Dissatisfaction Following Closed Reduction

Not everybody is so happy after
a closed reduction of a nasal
fracutre; © Hemera

Closed reduction is the standard procedure to repair a broken nose and involves repositioning nasal bones without an open surgical incision. Terry Hung, M.B.Chir., F.R.C.S., and colleagues at The Chinese University of Hong Kong, Prince of Wales Hospital, interviewed 62 patients who underwent a closed reduction. The interviews assessed patients' satisfaction and the severity of their deformity aesthetically and functionally both before and after the procedure. Satisfaction and severity were assessed on a scale from one to five, with one being very satisfied or least severe and five being very dissatisfied and most severe.

Fifty patients (81 percent) were male and 12 (19 percent) were female, and they had an average age of 27.7 years. Forty-five percent of nasal fractures were caused by sports injuries, 23 percent by physical altercations. The average score for nasal deformity was 3.08 before surgery and 1.62 after surgery, the average score for aesthetic concern was 2.97 before surgery and 1.54 following, and the average score for nasal obstruction was 2.03 before surgery and 1.36 after surgery.

Following the closed reduction, eight patients (13 percent) reported dissatisfaction with their nasal deformity, seven (11 percent) were dissatisfied with the aesthetic appearance as a result of nasal deformities and 13 (21 percent) were dissatisfied because of nasal obstruction.

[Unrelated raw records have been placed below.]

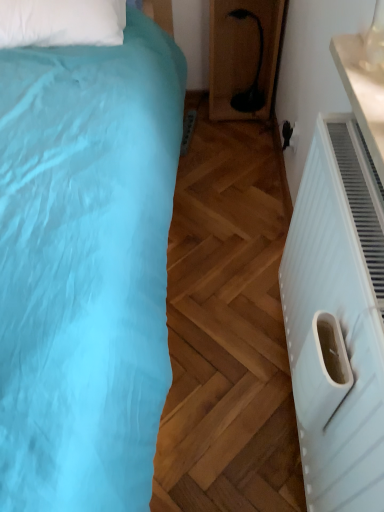 What do you see at coordinates (242, 55) in the screenshot?
I see `black flexible neck lamp at center` at bounding box center [242, 55].

Identify the location of black flexible neck lamp at center. This screenshot has height=512, width=384. (242, 55).

What is the approximate width of black flexible neck lamp at center?

black flexible neck lamp at center is 10.31 inches in width.

This screenshot has height=512, width=384. Find the location of `black flexible neck lamp at center`. black flexible neck lamp at center is located at coordinates (242, 55). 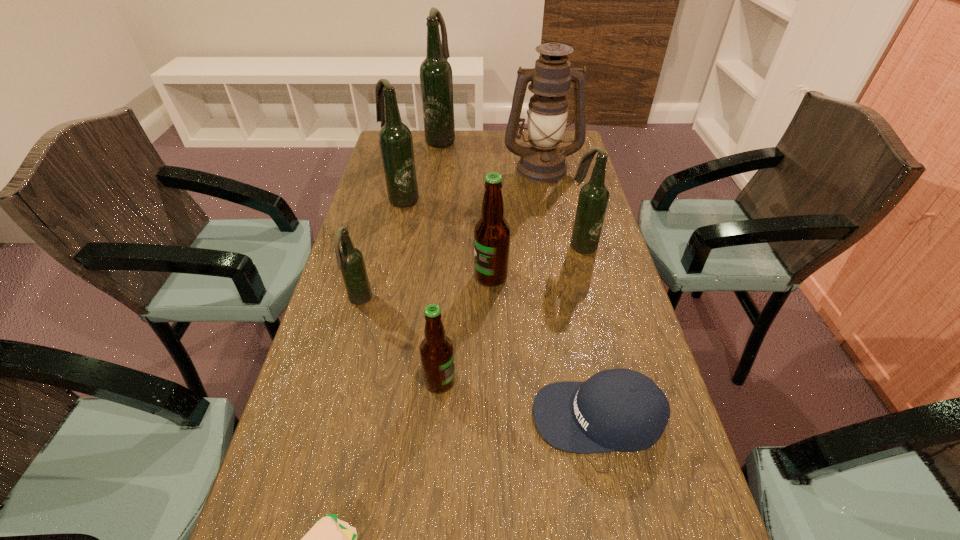 Locate an element on the screen. This screenshot has height=540, width=960. vacant space located on the label of the bigger brown beer bottle is located at coordinates (398, 276).

This screenshot has height=540, width=960. In order to click on free region located on the label of the bigger brown beer bottle in this screenshot , I will do `click(418, 276)`.

This screenshot has width=960, height=540. In order to click on free location located on the left of the second nearest dark beer bottle in this screenshot , I will do `click(466, 245)`.

You are a GUI agent. You are given a task and a screenshot of the screen. Output one action in this format:
    pyautogui.click(x=<x>, y=<y>)
    Task: Click on the free space located 0.220m on the label of the nearest beer bottle
    
    Given the screenshot: What is the action you would take?
    pyautogui.click(x=561, y=381)

Locate an element on the screen. blank space located on the front of the smallest dark beer bottle is located at coordinates (348, 346).

Find the location of a particular element. The height and width of the screenshot is (540, 960). blank area located on the front-facing side of the baseball cap is located at coordinates (482, 416).

Find the location of a particular element. The height and width of the screenshot is (540, 960). free point located on the front-facing side of the baseball cap is located at coordinates (477, 416).

Locate an element on the screen. Image resolution: width=960 pixels, height=540 pixels. vacant area located 0.190m on the front-facing side of the baseball cap is located at coordinates (437, 416).

Locate an element on the screen. beer bottle that is at the far edge is located at coordinates (x=436, y=79).

Locate an element on the screen. The image size is (960, 540). oil lamp that is at the far edge is located at coordinates (543, 161). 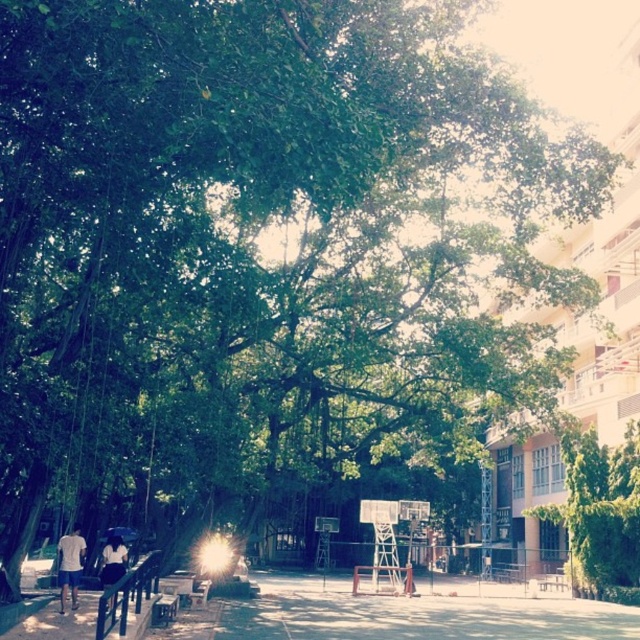 Question: Considering the relative positions of wooden park bench at lower center and blue fabric umbrella at lower left in the image provided, where is wooden park bench at lower center located with respect to blue fabric umbrella at lower left?

Choices:
 (A) left
 (B) right

Answer: (B)

Question: Does light blue t-shirt at lower left appear on the left side of wooden park bench at lower center?

Choices:
 (A) yes
 (B) no

Answer: (A)

Question: Which object is positioned farthest from the metallic silver basketball hoop at center?

Choices:
 (A) white cotton shirt at lower left
 (B) blue fabric umbrella at lower left
 (C) wooden park bench at lower center
 (D) wooden park bench at center

Answer: (A)

Question: Does green leafy tree at center come behind light blue t-shirt at lower left?

Choices:
 (A) no
 (B) yes

Answer: (B)

Question: Which point is farther to the camera?

Choices:
 (A) (208, 596)
 (B) (61, 589)
 (C) (164, 620)

Answer: (A)

Question: Among these objects, which one is nearest to the camera?

Choices:
 (A) metallic silver basketball hoop at center
 (B) green leafy tree at center
 (C) white cotton shirt at lower left

Answer: (C)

"Eighteen patients (29 percent) indicated that they would like revision surgery to correct an aesthetic and/or nasal airway problem," the authors write. "Of those who requested revision surgery, four (24 percent) wanted surgery for both cosmetic and functional reasons, six (35 percent) wanted surgery for nasal obstruction alone and eight (47 percent) wanted surgery for aesthetic reasons alone."

Although many of the patients reported improvements in nasal structure and function following surgery, the large number of dissatisfied patients suggests that alternative procedures might work better for some, the authors continue. "A septorhinoplasty may be offered as a definitive and/or elective procedure when the post-injury assessment suggests that a closed reduction of the nasal fracture may be inadequate to address all the deformities."